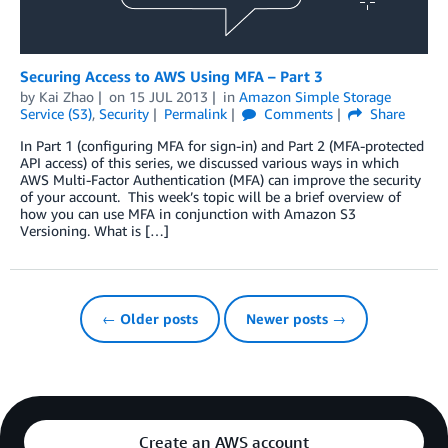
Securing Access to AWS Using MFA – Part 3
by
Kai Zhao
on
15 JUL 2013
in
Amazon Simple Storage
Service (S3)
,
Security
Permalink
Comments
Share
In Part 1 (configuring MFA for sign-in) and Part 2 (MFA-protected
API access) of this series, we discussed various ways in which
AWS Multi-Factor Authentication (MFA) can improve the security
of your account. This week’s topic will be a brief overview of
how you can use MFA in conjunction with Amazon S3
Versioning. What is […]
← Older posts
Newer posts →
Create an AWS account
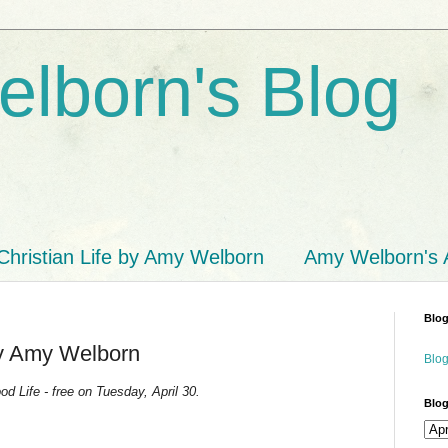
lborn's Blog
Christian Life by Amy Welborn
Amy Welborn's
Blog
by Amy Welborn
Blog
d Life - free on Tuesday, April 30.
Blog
...
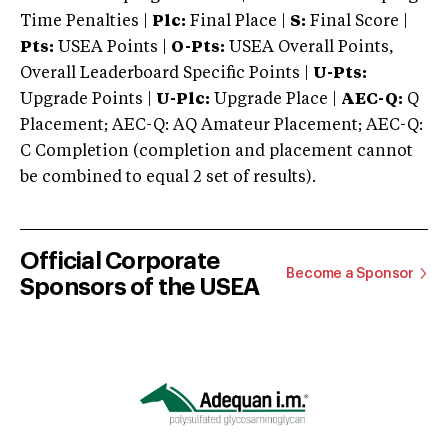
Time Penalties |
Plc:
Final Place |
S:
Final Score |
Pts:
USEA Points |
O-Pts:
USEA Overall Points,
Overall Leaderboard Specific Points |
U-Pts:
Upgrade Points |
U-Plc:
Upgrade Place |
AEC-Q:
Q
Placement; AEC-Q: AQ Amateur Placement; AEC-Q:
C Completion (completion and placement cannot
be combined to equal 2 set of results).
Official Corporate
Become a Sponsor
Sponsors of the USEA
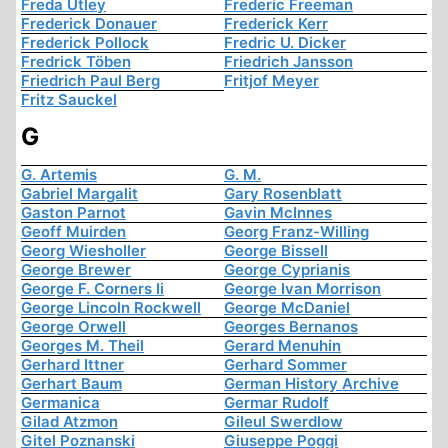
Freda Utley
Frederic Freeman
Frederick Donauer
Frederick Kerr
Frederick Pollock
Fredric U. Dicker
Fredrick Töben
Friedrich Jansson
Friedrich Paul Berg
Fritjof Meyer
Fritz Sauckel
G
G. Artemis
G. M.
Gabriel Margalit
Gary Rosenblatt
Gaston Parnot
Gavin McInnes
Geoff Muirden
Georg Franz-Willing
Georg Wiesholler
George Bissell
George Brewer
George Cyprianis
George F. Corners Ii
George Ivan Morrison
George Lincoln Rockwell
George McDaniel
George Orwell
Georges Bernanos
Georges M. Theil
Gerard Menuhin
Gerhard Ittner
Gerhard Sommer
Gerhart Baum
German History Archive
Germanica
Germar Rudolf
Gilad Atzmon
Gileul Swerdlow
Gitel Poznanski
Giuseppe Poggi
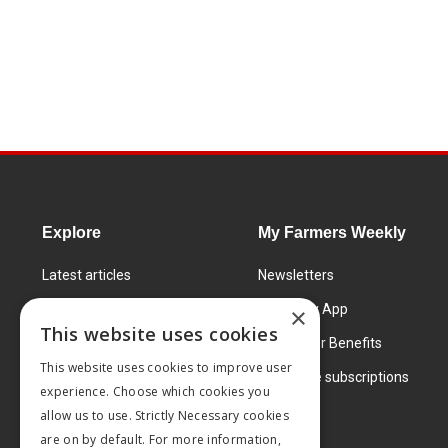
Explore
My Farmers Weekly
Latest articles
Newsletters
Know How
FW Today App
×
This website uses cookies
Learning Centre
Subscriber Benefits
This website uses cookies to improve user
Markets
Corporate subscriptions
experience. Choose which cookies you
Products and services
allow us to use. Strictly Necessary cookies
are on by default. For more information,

## Task item
Each line above starting at the one holding "Gitel Poznanski" and ending at the one holding "are on by default." should be set down exactly as it stands, both ends included, with no pictures.

## Reply
Gitel Poznanski
Giuseppe Poggi
Explore
My Farmers Weekly
Latest articles
Newsletters
Know How
FW Today App
×
This website uses cookies
Learning Centre
Subscriber Benefits
This website uses cookies to improve user
Markets
Corporate subscriptions
experience. Choose which cookies you
Products and services
allow us to use. Strictly Necessary cookies
are on by default. For more information,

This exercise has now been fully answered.